Of the Emperor Galba, Tacitus wrote that he was "universally seen as capable of ruling, had he never ruled." Of Bob Zoellick, he was universally seen in the late 1990s as one of the bright lights of the next Republican administration--but then he was given high administration jobs. Universally seen as a failure as Trade Representative, most especially because of the stalling-out of the Doha Round and his failure to block the Bush steel tariff. And I can't find anyone today who will say he has done anything other than spin his wheels as Deputy Secretary of State.

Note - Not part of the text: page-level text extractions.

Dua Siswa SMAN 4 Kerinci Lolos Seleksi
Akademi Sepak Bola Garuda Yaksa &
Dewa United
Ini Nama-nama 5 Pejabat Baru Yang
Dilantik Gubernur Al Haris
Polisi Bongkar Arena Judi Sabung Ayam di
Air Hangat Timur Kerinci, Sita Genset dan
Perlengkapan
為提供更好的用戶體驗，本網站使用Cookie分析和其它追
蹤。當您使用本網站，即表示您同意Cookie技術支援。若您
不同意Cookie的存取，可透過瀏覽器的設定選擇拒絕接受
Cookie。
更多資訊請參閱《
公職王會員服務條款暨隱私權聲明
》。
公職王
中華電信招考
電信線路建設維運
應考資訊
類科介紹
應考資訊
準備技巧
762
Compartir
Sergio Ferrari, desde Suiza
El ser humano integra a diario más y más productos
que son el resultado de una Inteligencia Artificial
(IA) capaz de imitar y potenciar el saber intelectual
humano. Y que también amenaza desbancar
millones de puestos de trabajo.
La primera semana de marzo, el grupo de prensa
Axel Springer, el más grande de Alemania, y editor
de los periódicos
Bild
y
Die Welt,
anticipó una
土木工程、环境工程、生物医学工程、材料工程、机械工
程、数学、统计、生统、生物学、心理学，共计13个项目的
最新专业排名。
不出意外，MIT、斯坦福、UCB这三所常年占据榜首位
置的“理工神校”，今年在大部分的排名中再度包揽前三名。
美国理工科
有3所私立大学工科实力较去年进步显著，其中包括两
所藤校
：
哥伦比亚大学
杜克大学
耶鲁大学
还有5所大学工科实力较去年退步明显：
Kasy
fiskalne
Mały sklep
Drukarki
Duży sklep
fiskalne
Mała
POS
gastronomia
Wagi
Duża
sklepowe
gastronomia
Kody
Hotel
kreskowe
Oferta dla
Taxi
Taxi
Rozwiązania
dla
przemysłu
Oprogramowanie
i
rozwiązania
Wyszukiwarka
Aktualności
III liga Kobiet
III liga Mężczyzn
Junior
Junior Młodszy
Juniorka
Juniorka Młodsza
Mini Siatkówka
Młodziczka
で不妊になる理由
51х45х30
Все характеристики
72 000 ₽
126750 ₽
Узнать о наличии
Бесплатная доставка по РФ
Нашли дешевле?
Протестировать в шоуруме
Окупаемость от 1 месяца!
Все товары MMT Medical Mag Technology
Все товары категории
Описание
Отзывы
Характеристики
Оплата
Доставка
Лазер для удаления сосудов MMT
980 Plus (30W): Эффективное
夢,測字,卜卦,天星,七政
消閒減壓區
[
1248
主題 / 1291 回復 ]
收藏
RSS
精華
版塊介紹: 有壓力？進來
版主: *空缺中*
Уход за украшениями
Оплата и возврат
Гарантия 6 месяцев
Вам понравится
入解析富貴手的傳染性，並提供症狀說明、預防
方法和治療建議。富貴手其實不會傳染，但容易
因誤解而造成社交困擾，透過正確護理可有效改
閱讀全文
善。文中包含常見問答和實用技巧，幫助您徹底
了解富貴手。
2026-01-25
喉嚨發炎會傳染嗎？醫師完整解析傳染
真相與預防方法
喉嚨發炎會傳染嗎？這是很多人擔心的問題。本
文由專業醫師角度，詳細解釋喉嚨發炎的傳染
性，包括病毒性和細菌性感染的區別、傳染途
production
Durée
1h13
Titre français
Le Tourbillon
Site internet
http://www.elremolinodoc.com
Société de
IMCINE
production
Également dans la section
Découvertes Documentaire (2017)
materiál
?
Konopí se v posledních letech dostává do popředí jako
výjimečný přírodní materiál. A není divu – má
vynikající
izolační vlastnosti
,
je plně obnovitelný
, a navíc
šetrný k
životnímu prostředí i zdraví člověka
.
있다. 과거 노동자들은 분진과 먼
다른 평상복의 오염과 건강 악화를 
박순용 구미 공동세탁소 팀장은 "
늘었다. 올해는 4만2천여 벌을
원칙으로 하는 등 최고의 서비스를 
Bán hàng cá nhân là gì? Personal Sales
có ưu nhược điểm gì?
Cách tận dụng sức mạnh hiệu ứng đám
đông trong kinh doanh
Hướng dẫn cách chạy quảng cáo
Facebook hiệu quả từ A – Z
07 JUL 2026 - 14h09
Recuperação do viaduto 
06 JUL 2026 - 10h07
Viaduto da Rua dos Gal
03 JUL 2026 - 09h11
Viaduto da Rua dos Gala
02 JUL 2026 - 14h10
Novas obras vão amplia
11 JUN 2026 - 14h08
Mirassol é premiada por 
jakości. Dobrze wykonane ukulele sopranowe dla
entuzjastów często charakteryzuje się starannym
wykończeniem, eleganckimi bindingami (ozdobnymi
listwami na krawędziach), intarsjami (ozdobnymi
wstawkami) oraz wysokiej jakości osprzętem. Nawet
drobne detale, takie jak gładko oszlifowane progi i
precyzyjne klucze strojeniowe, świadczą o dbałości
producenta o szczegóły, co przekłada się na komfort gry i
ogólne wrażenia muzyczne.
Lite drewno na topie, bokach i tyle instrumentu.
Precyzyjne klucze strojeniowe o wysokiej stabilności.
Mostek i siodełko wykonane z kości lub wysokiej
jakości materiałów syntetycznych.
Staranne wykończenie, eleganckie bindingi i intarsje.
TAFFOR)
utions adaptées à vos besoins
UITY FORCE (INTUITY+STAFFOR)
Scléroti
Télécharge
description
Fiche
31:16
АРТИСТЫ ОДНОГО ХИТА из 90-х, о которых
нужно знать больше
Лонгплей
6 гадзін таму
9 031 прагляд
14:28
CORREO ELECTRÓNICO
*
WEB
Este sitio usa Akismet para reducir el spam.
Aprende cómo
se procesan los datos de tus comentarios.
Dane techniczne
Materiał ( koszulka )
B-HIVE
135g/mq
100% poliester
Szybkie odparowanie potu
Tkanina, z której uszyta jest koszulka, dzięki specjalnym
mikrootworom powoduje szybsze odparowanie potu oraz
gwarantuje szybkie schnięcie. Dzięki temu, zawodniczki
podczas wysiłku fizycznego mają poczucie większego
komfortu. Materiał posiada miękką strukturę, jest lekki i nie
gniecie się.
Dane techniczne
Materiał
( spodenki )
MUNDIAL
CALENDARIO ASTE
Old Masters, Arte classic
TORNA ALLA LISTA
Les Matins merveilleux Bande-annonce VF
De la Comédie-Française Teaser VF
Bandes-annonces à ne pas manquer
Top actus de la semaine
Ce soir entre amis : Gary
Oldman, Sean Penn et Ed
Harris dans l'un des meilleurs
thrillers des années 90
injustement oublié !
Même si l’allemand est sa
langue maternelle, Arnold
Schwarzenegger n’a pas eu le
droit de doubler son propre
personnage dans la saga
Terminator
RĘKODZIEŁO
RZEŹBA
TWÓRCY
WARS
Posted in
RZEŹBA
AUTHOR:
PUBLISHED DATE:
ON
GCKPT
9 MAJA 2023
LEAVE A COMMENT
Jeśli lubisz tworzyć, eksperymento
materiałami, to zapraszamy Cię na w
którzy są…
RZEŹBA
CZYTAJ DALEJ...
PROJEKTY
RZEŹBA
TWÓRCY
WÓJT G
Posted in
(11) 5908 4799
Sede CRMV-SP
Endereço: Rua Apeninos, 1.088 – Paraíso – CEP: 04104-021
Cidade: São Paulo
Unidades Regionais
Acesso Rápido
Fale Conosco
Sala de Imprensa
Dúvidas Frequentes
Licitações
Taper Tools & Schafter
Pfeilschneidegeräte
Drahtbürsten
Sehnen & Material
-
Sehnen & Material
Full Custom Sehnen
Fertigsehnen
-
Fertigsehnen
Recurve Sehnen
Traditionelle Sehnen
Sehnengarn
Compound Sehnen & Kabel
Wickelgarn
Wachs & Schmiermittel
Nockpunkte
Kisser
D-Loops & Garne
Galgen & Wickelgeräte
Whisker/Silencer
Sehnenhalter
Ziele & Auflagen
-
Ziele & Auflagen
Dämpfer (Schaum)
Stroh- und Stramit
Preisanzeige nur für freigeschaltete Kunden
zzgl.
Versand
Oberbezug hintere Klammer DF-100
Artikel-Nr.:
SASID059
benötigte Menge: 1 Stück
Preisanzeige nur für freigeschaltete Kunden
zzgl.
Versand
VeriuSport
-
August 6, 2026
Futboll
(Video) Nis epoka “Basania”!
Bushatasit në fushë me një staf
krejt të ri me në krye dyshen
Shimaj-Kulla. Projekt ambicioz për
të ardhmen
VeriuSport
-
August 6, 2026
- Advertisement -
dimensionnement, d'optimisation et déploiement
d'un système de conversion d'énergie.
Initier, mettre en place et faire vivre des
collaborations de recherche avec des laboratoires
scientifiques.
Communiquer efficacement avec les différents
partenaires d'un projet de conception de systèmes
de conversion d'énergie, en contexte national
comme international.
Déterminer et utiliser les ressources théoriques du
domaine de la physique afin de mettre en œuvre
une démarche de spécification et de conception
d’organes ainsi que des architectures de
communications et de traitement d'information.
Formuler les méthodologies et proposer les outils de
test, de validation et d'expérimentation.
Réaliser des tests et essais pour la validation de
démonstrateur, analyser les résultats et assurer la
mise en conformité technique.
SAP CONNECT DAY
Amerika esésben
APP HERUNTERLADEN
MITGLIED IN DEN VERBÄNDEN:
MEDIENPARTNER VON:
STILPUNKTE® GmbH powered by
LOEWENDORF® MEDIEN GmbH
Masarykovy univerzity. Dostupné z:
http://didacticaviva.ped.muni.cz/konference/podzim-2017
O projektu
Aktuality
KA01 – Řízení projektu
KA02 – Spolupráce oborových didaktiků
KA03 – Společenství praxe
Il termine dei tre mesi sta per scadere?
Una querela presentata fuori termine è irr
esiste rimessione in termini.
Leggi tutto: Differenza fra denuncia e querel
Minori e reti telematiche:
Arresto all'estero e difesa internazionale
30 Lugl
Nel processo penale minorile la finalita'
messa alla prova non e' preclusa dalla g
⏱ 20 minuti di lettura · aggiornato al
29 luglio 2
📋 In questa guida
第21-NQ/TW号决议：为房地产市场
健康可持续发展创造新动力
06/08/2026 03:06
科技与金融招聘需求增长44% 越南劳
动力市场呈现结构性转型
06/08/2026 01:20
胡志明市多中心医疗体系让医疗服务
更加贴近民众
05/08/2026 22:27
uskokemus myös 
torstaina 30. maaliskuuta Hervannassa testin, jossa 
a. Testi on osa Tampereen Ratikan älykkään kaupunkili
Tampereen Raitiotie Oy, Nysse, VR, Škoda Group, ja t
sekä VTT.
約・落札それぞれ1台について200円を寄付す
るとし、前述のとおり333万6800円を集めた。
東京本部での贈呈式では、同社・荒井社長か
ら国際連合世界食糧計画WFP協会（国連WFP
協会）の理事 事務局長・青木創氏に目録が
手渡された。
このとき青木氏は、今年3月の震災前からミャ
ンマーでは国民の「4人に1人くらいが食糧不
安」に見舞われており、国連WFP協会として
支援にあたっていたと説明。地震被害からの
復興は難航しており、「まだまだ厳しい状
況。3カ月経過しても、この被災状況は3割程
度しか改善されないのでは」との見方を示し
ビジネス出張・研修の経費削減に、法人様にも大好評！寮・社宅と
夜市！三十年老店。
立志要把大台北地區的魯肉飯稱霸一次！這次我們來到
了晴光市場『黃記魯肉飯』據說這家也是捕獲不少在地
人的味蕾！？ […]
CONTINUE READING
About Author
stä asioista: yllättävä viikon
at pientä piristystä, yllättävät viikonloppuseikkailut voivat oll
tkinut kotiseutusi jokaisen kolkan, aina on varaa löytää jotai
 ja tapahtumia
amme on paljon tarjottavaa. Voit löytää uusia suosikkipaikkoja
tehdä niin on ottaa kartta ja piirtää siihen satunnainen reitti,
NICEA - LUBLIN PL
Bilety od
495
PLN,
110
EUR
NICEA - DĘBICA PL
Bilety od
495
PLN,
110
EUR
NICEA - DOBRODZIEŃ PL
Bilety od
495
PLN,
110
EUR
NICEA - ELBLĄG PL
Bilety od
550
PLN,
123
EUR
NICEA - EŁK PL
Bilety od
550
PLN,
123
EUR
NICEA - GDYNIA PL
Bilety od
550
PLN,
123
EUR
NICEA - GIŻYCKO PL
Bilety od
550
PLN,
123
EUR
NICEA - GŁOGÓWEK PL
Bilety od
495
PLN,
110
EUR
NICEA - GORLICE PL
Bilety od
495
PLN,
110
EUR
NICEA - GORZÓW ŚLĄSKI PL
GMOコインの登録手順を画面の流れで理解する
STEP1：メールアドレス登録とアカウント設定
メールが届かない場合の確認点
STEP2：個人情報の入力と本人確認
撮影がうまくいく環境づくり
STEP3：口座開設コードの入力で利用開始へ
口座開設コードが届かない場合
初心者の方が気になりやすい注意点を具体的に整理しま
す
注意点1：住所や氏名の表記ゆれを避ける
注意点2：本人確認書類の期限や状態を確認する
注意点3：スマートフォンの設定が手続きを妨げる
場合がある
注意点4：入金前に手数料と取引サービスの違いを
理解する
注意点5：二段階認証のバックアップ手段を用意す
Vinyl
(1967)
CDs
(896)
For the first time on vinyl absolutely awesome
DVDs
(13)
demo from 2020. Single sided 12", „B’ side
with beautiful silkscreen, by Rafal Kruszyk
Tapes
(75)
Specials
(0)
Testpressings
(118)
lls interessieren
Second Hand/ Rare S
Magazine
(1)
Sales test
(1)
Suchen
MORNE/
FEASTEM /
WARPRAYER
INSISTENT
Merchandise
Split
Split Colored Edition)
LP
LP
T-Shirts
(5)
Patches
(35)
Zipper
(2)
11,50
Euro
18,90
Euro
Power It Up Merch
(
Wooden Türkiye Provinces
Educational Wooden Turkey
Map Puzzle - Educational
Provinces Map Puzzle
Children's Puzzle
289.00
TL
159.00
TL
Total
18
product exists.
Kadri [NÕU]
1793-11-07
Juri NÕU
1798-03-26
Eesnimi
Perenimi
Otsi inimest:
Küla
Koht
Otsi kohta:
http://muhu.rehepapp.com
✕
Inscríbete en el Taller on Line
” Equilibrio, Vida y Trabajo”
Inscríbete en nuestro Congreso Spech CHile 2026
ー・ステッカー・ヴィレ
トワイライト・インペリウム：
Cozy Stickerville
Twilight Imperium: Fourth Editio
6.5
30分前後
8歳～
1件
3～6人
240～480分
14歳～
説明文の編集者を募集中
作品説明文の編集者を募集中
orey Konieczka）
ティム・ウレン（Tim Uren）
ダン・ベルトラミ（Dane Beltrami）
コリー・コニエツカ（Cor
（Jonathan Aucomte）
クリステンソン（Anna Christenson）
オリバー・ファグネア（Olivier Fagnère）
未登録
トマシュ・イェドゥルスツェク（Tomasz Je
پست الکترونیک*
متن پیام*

Another reputational casualty of the Bush administration:
FT.com / World / US - Zoellick "ready to quit" White House : By Demetri Sevastopulo, Stephanie Kirchgaessner and Caroline Daniel in Washington: Published: May 23 2006 22:02 | Last updated: May 23 2006 22:19: Robert Zoellick, the US deputy secretary of state, is preparing to leave the Bush administration and has held talks with Wall Street investment banks on job options, according to people close to the administration. Mr Zoellick, who also served as trade representative during George W. Bush’s first term as president, had hoped to replace John Snow, the Treasury secretary, whose departure has been the subject of constant speculation in Washington.
A business lobbyist with ties to the White House said Mr Zoellick was leaving the administration. A friend of Mr Zoellick said he told the White House in February of his intention to leave but that his departure was delayed because of his involvement in the Darfur peace negotiations. Two people close to the administration said Mr Zoellick had been holding discussions with investment banks, while his friend said he had talked to Merrill Lynch....
It appears that Zoellick is leaving because George W. Bush has concluded that he knows too much about policy to be Treasury Secretary:
The White House has been seeking to replace Mr Snow with someone who would command more respect on Wall Street, in international financial markets, on Capitol Hill and among the public. One influential Republican with close ties to the White House said Mr Zoellick was leaving “soon” because he was not getting the Treasury job. The Republican added that the White House wanted someone who would be a better salesman. Mr Zoellick is more widely admired for his policy knowledge. The departure of Mr Zoellick would fuel speculation that the White House had decided on a candidate to replace Mr Snow. It would also mark the latest personnel change in an administration desperately trying to shore up Mr Bush’s approval rating and reinvigorate his moribund legislative agenda before November’s congressional elections.